Notre Dame poet Joyelle McSweeney named finalist for prestigious Kingsley Tufts Award

Author: Josh Weinhold

Joyelle Mcsweeney Small
Joyelle McSweeney

Joyelle McSweeney, a Notre Dame professor of English and Creative Writing Program faculty member, has been named a finalist for the Kingsley Tufts Award, a prominent prize honoring work by a mid-career poet.

The honor comes in recognition of McSweeney’s double poetry collection Toxicon and Arachne (Nightboat Books, 2020) — the first part written in the years leading up to the birth of her third daughter, Arachne; and the second part written in the spring following Arachne’s brief life and death.

“This double-book is like a double-self-portrait of my mind at its most exuberant and most dismayed, most centrifugal and most collapsed,” McSweeney said. “It reflects everything I've ever learned — though ‘everything I ever learned’ didn't help me when I needed it. It makes an engine from opposites, like all true poetry, and like the universe itself.”

Established in 1992 and based at Claremont Graduate University, the Kingsley Tufts Award both honors poets and aims to provide resources that allow them to continue working toward the pinnacle of their craft. Other finalists this year are Mei-mei Berssenbrugge, T’ai Freedom Ford, John Murillo, and Tommy Pico.

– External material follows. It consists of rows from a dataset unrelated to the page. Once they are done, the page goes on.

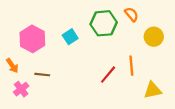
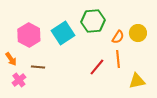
orange semicircle: (131, 14) -> (118, 37), moved, turned 72
cyan square: (70, 37) -> (63, 33), size x1.6

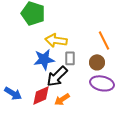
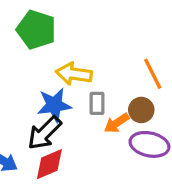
black arrow: (57, 76) -> (44, 133), moved
orange arrow: (62, 99) -> (117, 123), moved

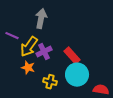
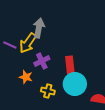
yellow arrow: (29, 47) -> (28, 43), moved
red rectangle: (72, 56) -> (70, 65), turned 36

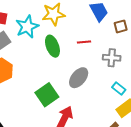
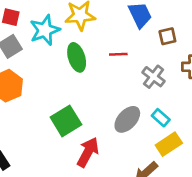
gray cross: (112, 58) -> (154, 77), turned 30
gray ellipse: (79, 78) -> (127, 119), moved

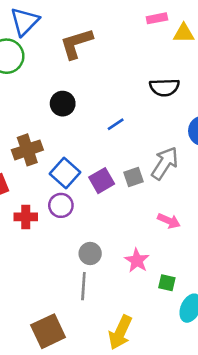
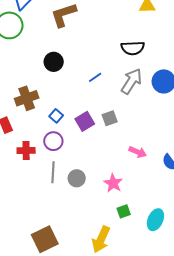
gray arrow: (165, 163) -> (132, 81), moved
blue square: (65, 173) -> (56, 116), size x0.6
green square: (167, 283) -> (124, 211), moved, turned -32
gray line: (83, 286) -> (53, 172), moved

Toxicon engages with Plato’s notion that writing must be distrusted because it is a poison and a cure. Containing McSweeney’s most formally ambitious poems, she said she wrote “works of such lyric intensity that they would feel almost like toxins, and to formally hone them like poison arrows.”

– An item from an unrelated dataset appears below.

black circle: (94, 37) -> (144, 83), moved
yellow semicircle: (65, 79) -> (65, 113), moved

In the wake of her daughter’s death from an unexpected birth defect, McSweeney reflected on her poems’ thematic concerns with plagues, contaminants, mutations, and unintended effects. She wrote the poems of Arachne over the span of a few weeks, as she took walks along the St Joseph River in South Bend, filled with anger and grief.

“Springtime returned to South Bend, but Arachne did not return with it,” McSweeney said. “It seemed that Toxicon prophesized Arachne, but it's also true that Arachne rewrites Toxicon by rendering it a work of prophecy. That's ultimately why the publisher and I decided to publish the two books together — because they co-author or almost co-gestate each other, bring each other to (dark) light.”

The author of six books of poetry and prose, many of which also contain plays, McSweeney won the inaugural Leslie Scalapino Prize for Innovative Women Playwrights for her 2013 play  Dead Youth, or, the Leaks. With Johannes Göransson, she founded and edits Action Books, an international press for poetry and translation focused on modern and contemporary works from Latin America, Asia, the United States, and Europe.

“The Kingsley Tufts prize is a major award that is designed to recognize and support a poet who is no longer at the outset of her career and yet still has many years of writing ahead,” said Jesse Lander, chair of the Department of English. “This makes the Kingsley Tufts prize truly distinctive, and the English Department is very proud that Joyelle McSweeney is a finalist for this award.”